Transcribe the following entries word for word; no picture is to appear in the copy.

##### Information given

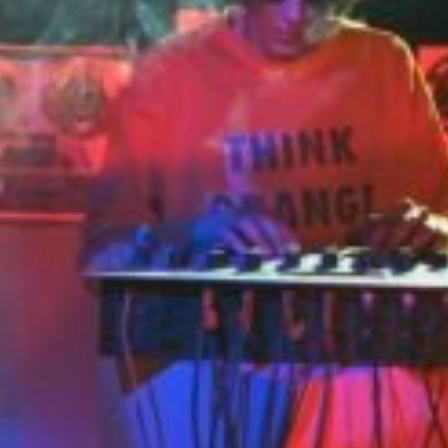
en House FX
Panakustikum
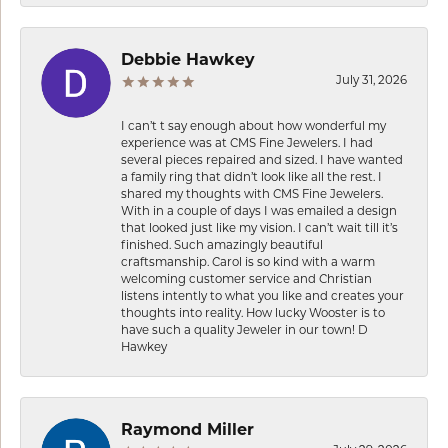
Debbie Hawkey
July 31, 2026
I can’t t say enough about how wonderful my
experience was at CMS Fine Jewelers. I had
several pieces repaired and sized. I have wanted
a family ring that didn’t look like all the rest. I
shared my thoughts with CMS Fine Jewelers.
With in a couple of days I was emailed a design
that looked just like my vision. I can’t wait till it’s
finished. Such amazingly beautiful
craftsmanship. Carol is so kind with a warm
welcoming customer service and Christian
listens intently to what you like and creates your
thoughts into reality. How lucky Wooster is to
have such a quality Jeweler in our town! D
Hawkey
Raymond Miller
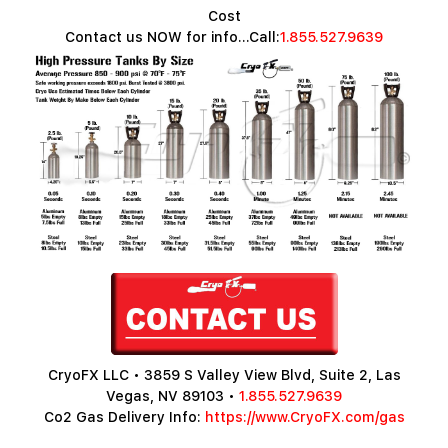
Cost
Contact us NOW for info...Call:
1.855.527.9639
CryoFX LLC • 3859 S Valley View Blvd, Suite 2, Las
Vegas, NV 89103 •
1.855.527.9639
Co2 Gas Delivery Info:
https://www.CryoFX.com/gas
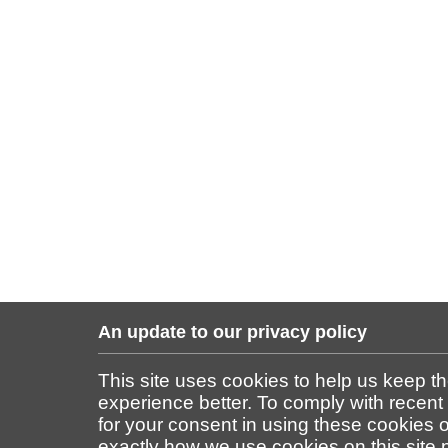
An update to our privacy policy
This site uses cookies to help us keep t
experience better. To comply with recent
for your consent in using these cookies on
exactly how we use cookies on this site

##########

▸ Task output:
en House FX
Panakustikum
Debbie Hawkey
July 31, 2026
I can’t t say enough about how wonderful my
experience was at CMS Fine Jewelers. I had
several pieces repaired and sized. I have wanted
a family ring that didn’t look like all the rest. I
shared my thoughts with CMS Fine Jewelers.
With in a couple of days I was emailed a design
that looked just like my vision. I can’t wait till it’s
finished. Such amazingly beautiful
craftsmanship. Carol is so kind with a warm
welcoming customer service and Christian
listens intently to what you like and creates your
thoughts into reality. How lucky Wooster is to
have such a quality Jeweler in our town! D
Hawkey
Raymond Miller
Cost
Contact us NOW for info...Call:
1.855.527.9639
CryoFX LLC • 3859 S Valley View Blvd, Suite 2, Las
Vegas, NV 89103 •
1.855.527.9639
Co2 Gas Delivery Info:
https://www.CryoFX.com/gas
An update to our privacy policy
This site uses cookies to help us keep t
experience better. To comply with recent
for your consent in using these cookies on
exactly how we use cookies on this site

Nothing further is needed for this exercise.